Centuries before the terms Native American or Indian were created, the tribes were spread all over the Americas. Before any white man set foot on this land, it was settled by the forefathers of bands we now call Sioux, or Cherokee, or Iroquois.
For centuries, the American Indian grew its customs and legacy without disturbance. And that history is captivating.
From Mayan and Incan ruins, from the mounds left in the central and southern regions of what’s now the U.S. we have learned quite a bit. It’s a tale of beautiful arts and crafts and deep spirituality. Archaeologists have unearthed remarkably elaborate structures and public works.

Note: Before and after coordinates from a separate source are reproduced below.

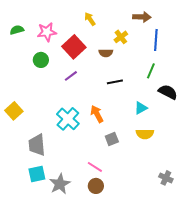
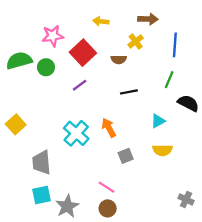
brown arrow: (142, 17) -> (148, 19), moved
yellow arrow: (90, 19) -> (101, 21), turned -48
green semicircle: (17, 30) -> (19, 61), moved, size x1.6

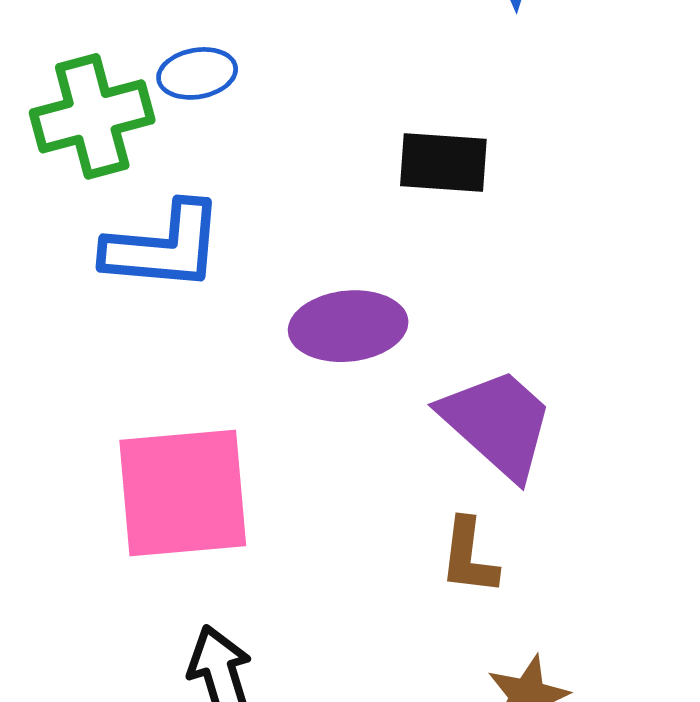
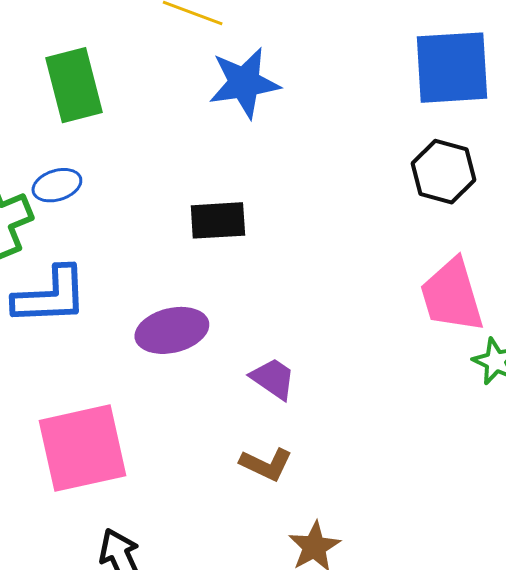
purple trapezoid: (497, 423) -> (273, 379), size x0.6
brown L-shape: (469, 557) -> (266, 464), turned -64

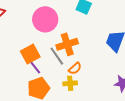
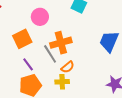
pink circle: (45, 19) -> (40, 17), size x0.7
orange square: (30, 54) -> (22, 39), moved

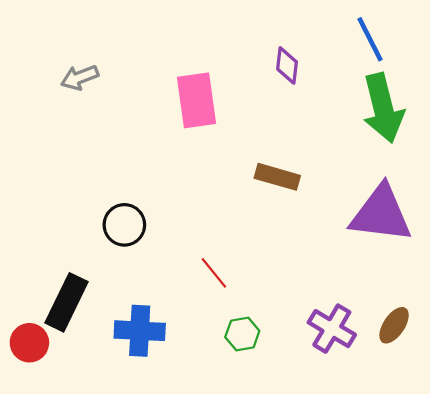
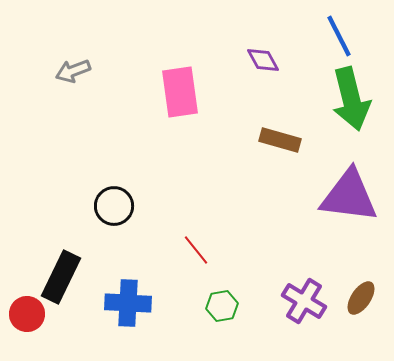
purple diamond: (287, 65) -> (263, 60), turned -36
brown rectangle: (277, 177) -> (280, 140), moved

While there was inescapable tribal conflict, that was just a slight blemish in the tale of our forebears. They were at peace with this beautiful continent and intensely connected to nature.
The European Settler Arrives
When European leaders dispatched the first ships in this direction, the goal was to explore new resources – however the quality of environment and the bounty of everything from wood to wildlife subsequently changed their tune. As those leaders learned from their explorers, the motivation to colonize spread like wildfire.
The English, French and Spanish rushed to slice up the “New World” by shipping over inadequately prepared colonists as fast as possible. At the outset, they skirmished with the alarmed Indians of America’s eastern seaboard. But that ultimately gave way to trade, because the Europeans who came ashore here learned their survival was doubtful without native help.
Thus followed decades of relative peace as the settlers got themselves established on American land. But the pressure to push inland came soon after. Kings and queens from thousands of miles away were restless to find even more resources, and some colonists came for independence and opportunity.
They required more space. And so began the process of pushing the American Indian out of the way.
It took the shape of cash payments, barter, and famously, treaties that were nearly consistently neglected after the Indians were forced from the territory in question.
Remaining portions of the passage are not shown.